Start of Records for this exercise

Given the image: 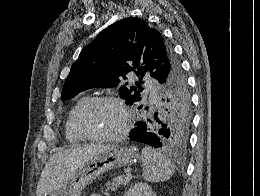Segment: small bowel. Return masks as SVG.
Returning a JSON list of instances; mask_svg holds the SVG:
<instances>
[{
	"mask_svg": "<svg viewBox=\"0 0 260 196\" xmlns=\"http://www.w3.org/2000/svg\"><path fill=\"white\" fill-rule=\"evenodd\" d=\"M91 196H99V194H97V193H94V194H91Z\"/></svg>",
	"mask_w": 260,
	"mask_h": 196,
	"instance_id": "1",
	"label": "small bowel"
}]
</instances>
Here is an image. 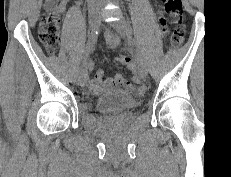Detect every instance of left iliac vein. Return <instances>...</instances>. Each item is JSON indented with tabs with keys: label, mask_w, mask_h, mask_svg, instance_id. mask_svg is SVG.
<instances>
[{
	"label": "left iliac vein",
	"mask_w": 231,
	"mask_h": 177,
	"mask_svg": "<svg viewBox=\"0 0 231 177\" xmlns=\"http://www.w3.org/2000/svg\"><path fill=\"white\" fill-rule=\"evenodd\" d=\"M110 24L128 43L132 42L129 29H128V25L124 19L114 21ZM138 60H139V67H138L139 75L141 76V78H146L147 69H146L145 63L143 62L140 56L138 57Z\"/></svg>",
	"instance_id": "1"
}]
</instances>
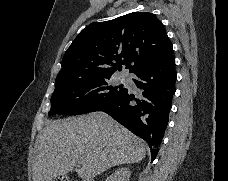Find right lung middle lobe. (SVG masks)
Masks as SVG:
<instances>
[{"mask_svg":"<svg viewBox=\"0 0 228 181\" xmlns=\"http://www.w3.org/2000/svg\"><path fill=\"white\" fill-rule=\"evenodd\" d=\"M110 77L111 75H108L56 86L51 97L49 115H77L102 111L126 91L123 85H111Z\"/></svg>","mask_w":228,"mask_h":181,"instance_id":"1","label":"right lung middle lobe"}]
</instances>
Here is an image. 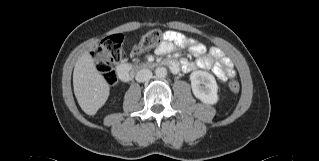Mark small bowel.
<instances>
[{"instance_id": "obj_1", "label": "small bowel", "mask_w": 319, "mask_h": 161, "mask_svg": "<svg viewBox=\"0 0 319 161\" xmlns=\"http://www.w3.org/2000/svg\"><path fill=\"white\" fill-rule=\"evenodd\" d=\"M187 46L195 61L183 59L181 69L184 72H191L195 69H211L214 75L221 81H226L235 77L236 71L232 61L226 57L222 50L212 47L206 54V46L198 41L187 38L184 34L176 31H167L163 35V41L156 49L157 54L164 55L174 49V45Z\"/></svg>"}]
</instances>
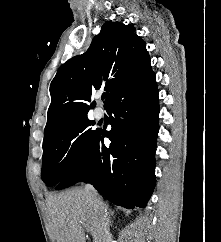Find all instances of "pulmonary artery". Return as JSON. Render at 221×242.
<instances>
[{"instance_id": "obj_1", "label": "pulmonary artery", "mask_w": 221, "mask_h": 242, "mask_svg": "<svg viewBox=\"0 0 221 242\" xmlns=\"http://www.w3.org/2000/svg\"><path fill=\"white\" fill-rule=\"evenodd\" d=\"M94 116L97 120H100L103 118L104 116V111L102 108H96L95 111H94Z\"/></svg>"}]
</instances>
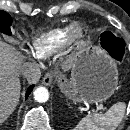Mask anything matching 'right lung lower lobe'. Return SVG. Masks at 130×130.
<instances>
[{"instance_id":"obj_1","label":"right lung lower lobe","mask_w":130,"mask_h":130,"mask_svg":"<svg viewBox=\"0 0 130 130\" xmlns=\"http://www.w3.org/2000/svg\"><path fill=\"white\" fill-rule=\"evenodd\" d=\"M33 85H31L28 89H27V92H26V98L29 96V94L31 93L32 89H33Z\"/></svg>"}]
</instances>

End of Records for this exercise

Task to carry out.
With pictures omitted, restate word for word every line above from the one containing "Find all instances" to the end of the entries.

Response.
Find all instances of "pulmonary artery". Return as JSON. Render at 221×242.
<instances>
[{"instance_id": "obj_1", "label": "pulmonary artery", "mask_w": 221, "mask_h": 242, "mask_svg": "<svg viewBox=\"0 0 221 242\" xmlns=\"http://www.w3.org/2000/svg\"><path fill=\"white\" fill-rule=\"evenodd\" d=\"M94 116L97 120H100L103 118L104 116V111L102 108H96L95 111H94Z\"/></svg>"}]
</instances>
Mask anything matching 'right lung lower lobe'. Return SVG. Masks at 130×130.
<instances>
[{"instance_id":"obj_1","label":"right lung lower lobe","mask_w":130,"mask_h":130,"mask_svg":"<svg viewBox=\"0 0 130 130\" xmlns=\"http://www.w3.org/2000/svg\"><path fill=\"white\" fill-rule=\"evenodd\" d=\"M33 85H31L28 89H27V92H26V98L29 96V94L31 93L32 89H33Z\"/></svg>"}]
</instances>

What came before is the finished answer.